OPSEU Local 138 president at St. Clair College Bernie Nawrocki, far left, speaks with picketing faculty at St. Clair Colleges main Windsor campus, November 8, 2017. Photo by Mark Brown/Blackburn News.OPSEU Local 138 president at St. Clair College Bernie Nawrocki, far left, speaks with picketing faculty at St. Clair Colleges main Windsor campus, November 8, 2017. Photo by Mark Brown/Blackburn News.
Windsor

Reported Union Demand Complicates Prospective Collective Agreement

A new demand from the union that represents striking faculty at Ontario's 24 community colleges makes the prospect of a quick collective agreement less likely than ever.

That, from the colleges.

While the Ontario government makes another attempt to push a back-to-work bill through the legislature, colleges complain the Ontario Public Service Employees Union want a $5,000 return-to-work bonus for each striking member.

The College Employer Council says the money would have to come out of a student hardship fund that Advanced Education Minister Deb Matthews demanded last week. It says the demand would amount to more than $60-million across the system.

"OPSEU's actions at the table moved us further away from a settlement," says Sonia Del Missier, a member of the colleges' bargaining team. "Bargaining should have been focusing on getting students back to class, but OPSEU chose the path of signing bonuses for faculty."

The council says it wanted students to return to class immediately with all outstanding issues to be sent to arbitration. It says the union refused and made the demand instead.

When Matthews recommended sending the outstanding issue of academic freedom to the government task force on the future of Ontario colleges, the council says the union, again, refused.

The union tells a different story. It says it did agree to sending academic freedom to arbitration.

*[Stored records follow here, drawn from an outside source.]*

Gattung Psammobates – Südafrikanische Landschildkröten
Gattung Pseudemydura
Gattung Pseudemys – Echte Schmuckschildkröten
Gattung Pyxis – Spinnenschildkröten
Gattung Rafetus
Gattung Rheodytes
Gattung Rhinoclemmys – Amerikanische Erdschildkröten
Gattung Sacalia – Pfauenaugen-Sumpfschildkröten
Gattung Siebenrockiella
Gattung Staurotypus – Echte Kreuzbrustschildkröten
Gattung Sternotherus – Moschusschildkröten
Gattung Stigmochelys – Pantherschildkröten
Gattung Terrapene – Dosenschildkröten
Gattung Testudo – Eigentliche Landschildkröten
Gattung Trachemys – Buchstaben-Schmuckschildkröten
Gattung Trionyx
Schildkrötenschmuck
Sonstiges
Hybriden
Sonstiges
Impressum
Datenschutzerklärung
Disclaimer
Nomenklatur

"In a joint meeting [Thursday] afternoon with the premier and Advanced Education Minister Deb Matthews, it became clear that, of the three parties in the room, only two were concerned with saving the semester," says J.P. Hornick, chair of the OPSEU college faculty bargaining team. "One of those parties, the College Employer Council, refused to accept that their approach to bargaining had failed, and refused to do anything to get our students back to class."

Hornick says the council refused to remove so-called "poison pills" in its offer.

Premier Kathleen Wynne has vowed MPPs will sit all weekend if need be to pass back-to-work legislation. If it passes, students could be back in class early next week.

On the legislation, OPSEU President Smokey Thomas laid the blame at council's door.

"When our team made a last-ditch effort to get students back to class on Monday, the colleges dug in even further," he said. "If there is going to be legislation, it should include measures to disband the College Employer Council altogether."

"Council is a shadowy agency beyond the reach of freedom of information and salary disclosure laws, yet it is funded entirely by public dollars and students' tuition," he continued. "It exists for no other reason, but to enrich its directors, and it should be outlawed."